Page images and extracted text
****************************************

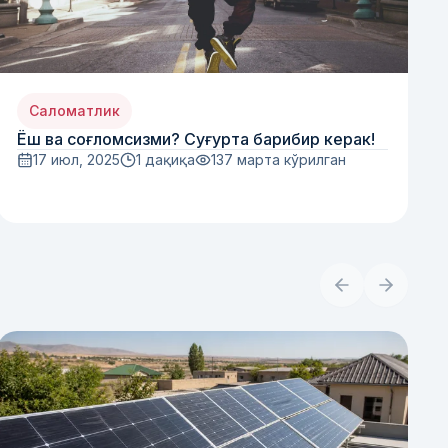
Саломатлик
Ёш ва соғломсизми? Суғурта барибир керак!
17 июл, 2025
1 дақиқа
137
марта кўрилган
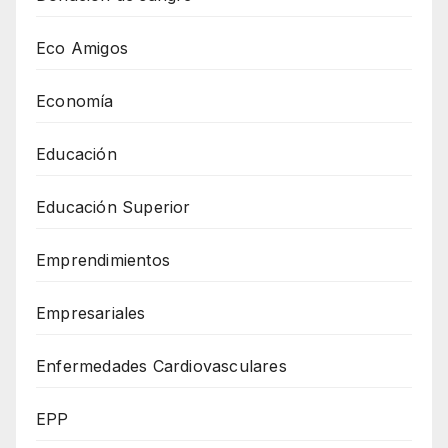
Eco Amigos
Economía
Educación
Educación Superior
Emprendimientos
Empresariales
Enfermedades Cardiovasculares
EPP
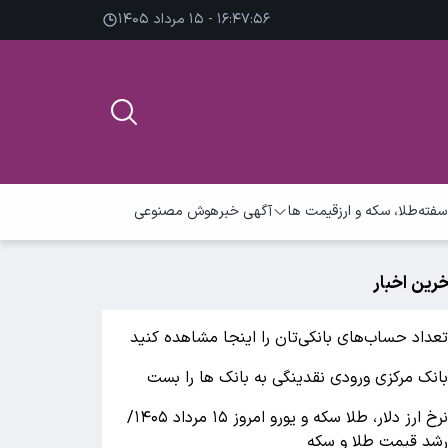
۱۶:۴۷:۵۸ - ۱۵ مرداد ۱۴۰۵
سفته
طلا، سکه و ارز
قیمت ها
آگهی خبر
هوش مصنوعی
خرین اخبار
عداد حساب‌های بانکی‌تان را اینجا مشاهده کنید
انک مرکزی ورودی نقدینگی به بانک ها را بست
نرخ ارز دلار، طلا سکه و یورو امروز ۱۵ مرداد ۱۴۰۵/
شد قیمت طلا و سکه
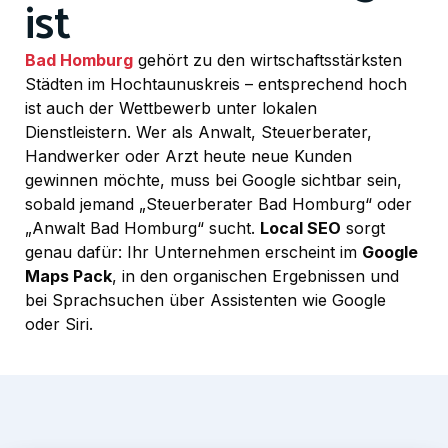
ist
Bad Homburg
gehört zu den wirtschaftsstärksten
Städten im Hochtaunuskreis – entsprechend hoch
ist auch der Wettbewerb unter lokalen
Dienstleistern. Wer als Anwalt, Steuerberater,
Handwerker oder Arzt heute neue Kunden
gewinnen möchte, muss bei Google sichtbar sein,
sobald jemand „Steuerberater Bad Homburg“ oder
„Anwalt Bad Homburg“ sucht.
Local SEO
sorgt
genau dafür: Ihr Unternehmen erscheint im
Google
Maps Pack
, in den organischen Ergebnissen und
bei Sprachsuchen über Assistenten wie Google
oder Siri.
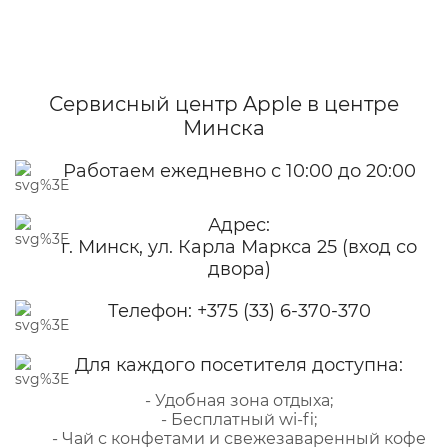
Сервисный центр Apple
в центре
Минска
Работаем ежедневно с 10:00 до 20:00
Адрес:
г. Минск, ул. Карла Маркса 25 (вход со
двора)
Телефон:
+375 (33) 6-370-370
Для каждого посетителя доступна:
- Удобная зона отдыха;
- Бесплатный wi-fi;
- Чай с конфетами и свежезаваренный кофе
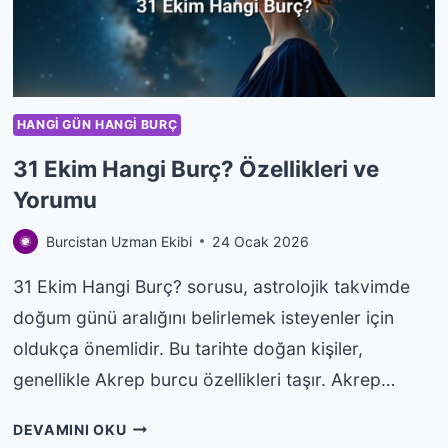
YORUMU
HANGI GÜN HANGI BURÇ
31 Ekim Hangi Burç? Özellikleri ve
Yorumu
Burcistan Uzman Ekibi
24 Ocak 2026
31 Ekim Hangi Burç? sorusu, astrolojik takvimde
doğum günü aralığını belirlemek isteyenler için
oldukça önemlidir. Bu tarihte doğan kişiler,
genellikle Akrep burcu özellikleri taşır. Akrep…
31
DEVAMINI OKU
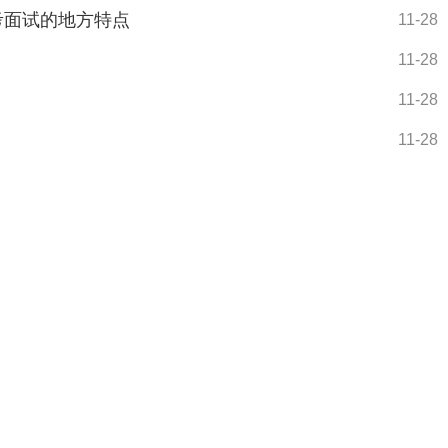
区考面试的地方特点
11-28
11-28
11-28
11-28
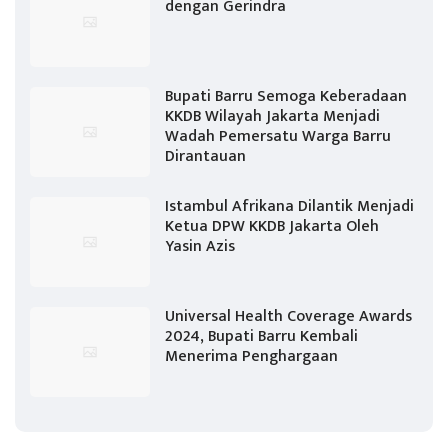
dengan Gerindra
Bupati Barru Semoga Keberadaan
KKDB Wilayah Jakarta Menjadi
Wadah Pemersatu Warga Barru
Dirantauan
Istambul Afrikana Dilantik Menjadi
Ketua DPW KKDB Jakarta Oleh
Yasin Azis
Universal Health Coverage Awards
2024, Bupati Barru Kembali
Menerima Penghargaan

****************************************

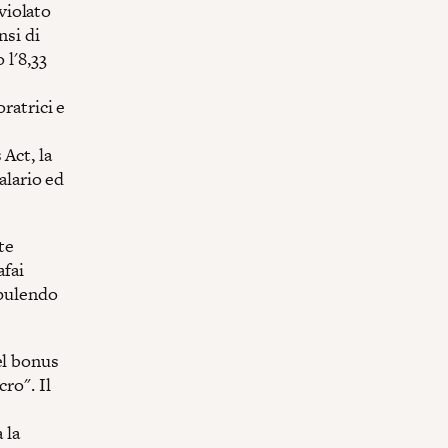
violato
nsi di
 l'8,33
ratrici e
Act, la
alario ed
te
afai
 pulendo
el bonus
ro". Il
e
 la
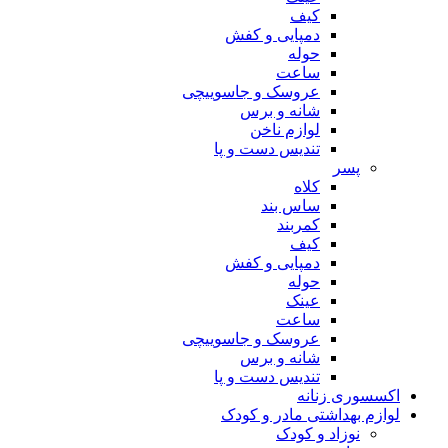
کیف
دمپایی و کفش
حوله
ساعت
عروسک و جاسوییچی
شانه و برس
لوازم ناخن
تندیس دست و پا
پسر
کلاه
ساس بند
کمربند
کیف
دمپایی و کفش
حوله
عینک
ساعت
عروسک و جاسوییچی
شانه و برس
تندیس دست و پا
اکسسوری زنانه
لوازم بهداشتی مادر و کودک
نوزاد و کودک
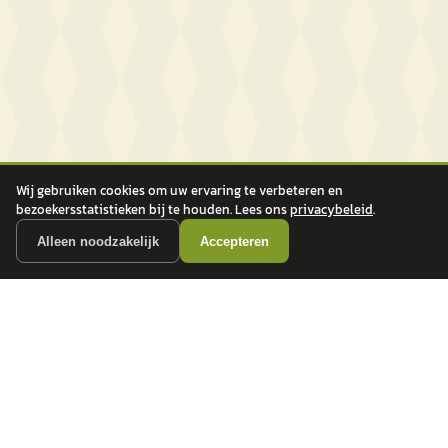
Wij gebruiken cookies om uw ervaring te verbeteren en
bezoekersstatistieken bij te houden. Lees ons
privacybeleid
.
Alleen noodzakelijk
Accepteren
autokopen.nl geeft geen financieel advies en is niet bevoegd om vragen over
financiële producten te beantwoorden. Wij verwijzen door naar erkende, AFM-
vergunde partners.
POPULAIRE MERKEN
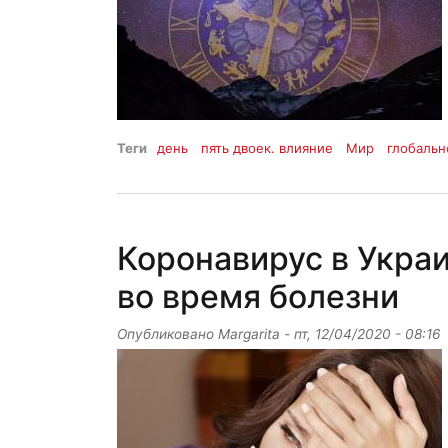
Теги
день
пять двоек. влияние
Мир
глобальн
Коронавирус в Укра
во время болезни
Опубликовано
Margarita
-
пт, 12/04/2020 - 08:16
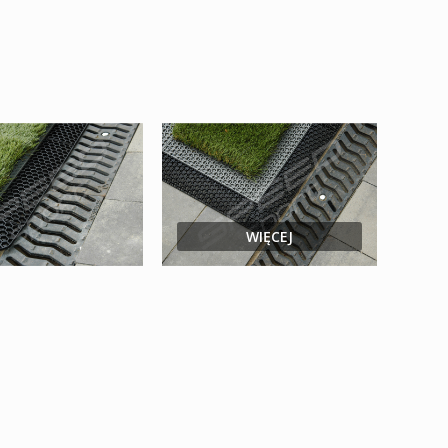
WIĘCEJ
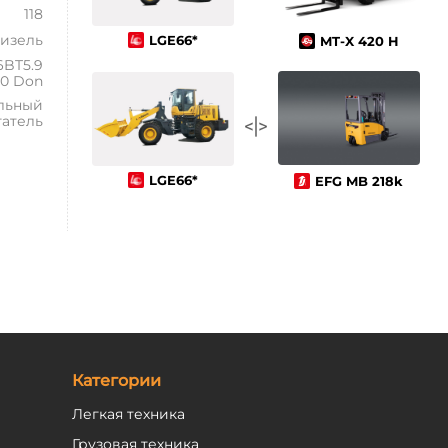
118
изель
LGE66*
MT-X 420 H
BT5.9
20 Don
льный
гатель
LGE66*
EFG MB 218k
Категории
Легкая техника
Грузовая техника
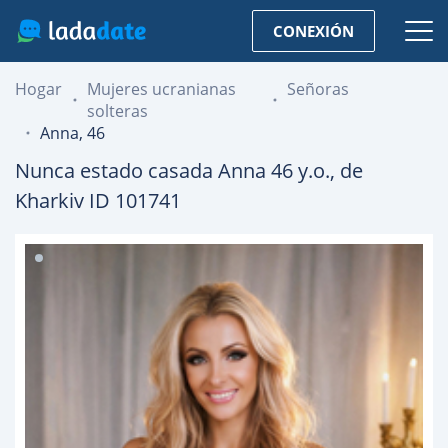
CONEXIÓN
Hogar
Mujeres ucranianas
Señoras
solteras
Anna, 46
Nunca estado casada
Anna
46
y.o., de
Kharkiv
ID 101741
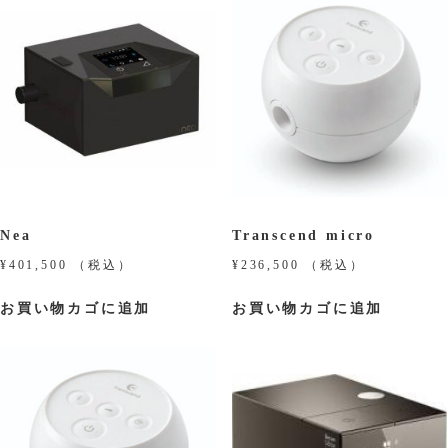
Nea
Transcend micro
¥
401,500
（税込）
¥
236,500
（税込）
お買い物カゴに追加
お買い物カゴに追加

****************************************

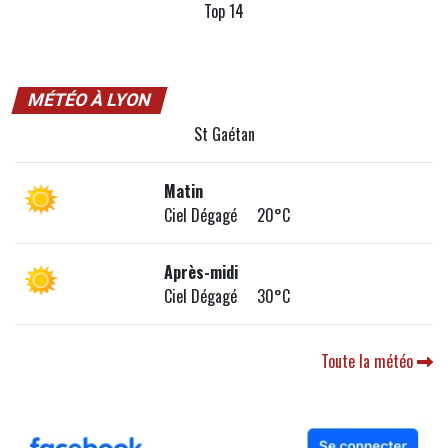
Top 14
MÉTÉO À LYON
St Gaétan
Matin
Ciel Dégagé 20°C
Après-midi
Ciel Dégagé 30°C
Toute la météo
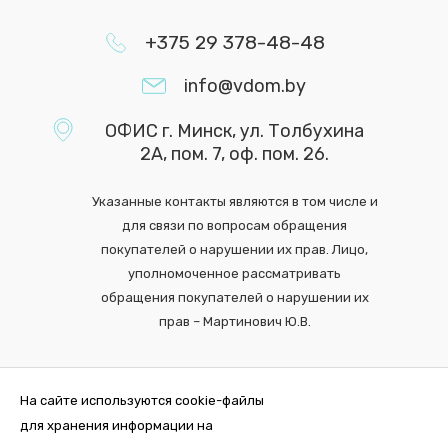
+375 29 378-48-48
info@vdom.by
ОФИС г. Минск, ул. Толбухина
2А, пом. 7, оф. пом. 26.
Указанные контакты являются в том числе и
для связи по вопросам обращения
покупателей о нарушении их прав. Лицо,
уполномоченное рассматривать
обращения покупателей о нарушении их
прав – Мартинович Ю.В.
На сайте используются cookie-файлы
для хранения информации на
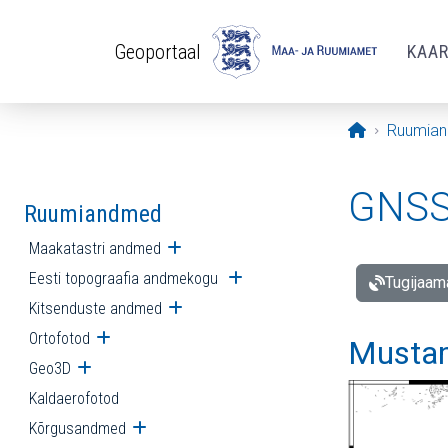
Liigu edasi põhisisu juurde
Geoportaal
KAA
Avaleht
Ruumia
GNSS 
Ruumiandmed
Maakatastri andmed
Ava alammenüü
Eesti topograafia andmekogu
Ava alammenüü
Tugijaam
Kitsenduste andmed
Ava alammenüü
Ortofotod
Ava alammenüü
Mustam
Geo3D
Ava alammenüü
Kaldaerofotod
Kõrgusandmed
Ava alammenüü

****************************************

▸ **EXERCISE PROMPT**
Copy the lines above between the one holding "Работаем ежедневно с 10:00 до 20:00" and the one holding "doğum günü aralığını", inclusive. Drop the pictures.

▸ **TASK OUTPUT**
Работаем ежедневно с 10:00 до 20:00
Адрес:
г. Минск, ул. Карла Маркса 25 (вход со
двора)
Телефон:
+375 (33) 6-370-370
Для каждого посетителя доступна:
- Удобная зона отдыха;
- Бесплатный wi-fi;
- Чай с конфетами и свежезаваренный кофе
YORUMU
HANGI GÜN HANGI BURÇ
31 Ekim Hangi Burç? Özellikleri ve
Yorumu
Burcistan Uzman Ekibi
24 Ocak 2026
31 Ekim Hangi Burç? sorusu, astrolojik takvimde
doğum günü aralığını belirlemek isteyenler için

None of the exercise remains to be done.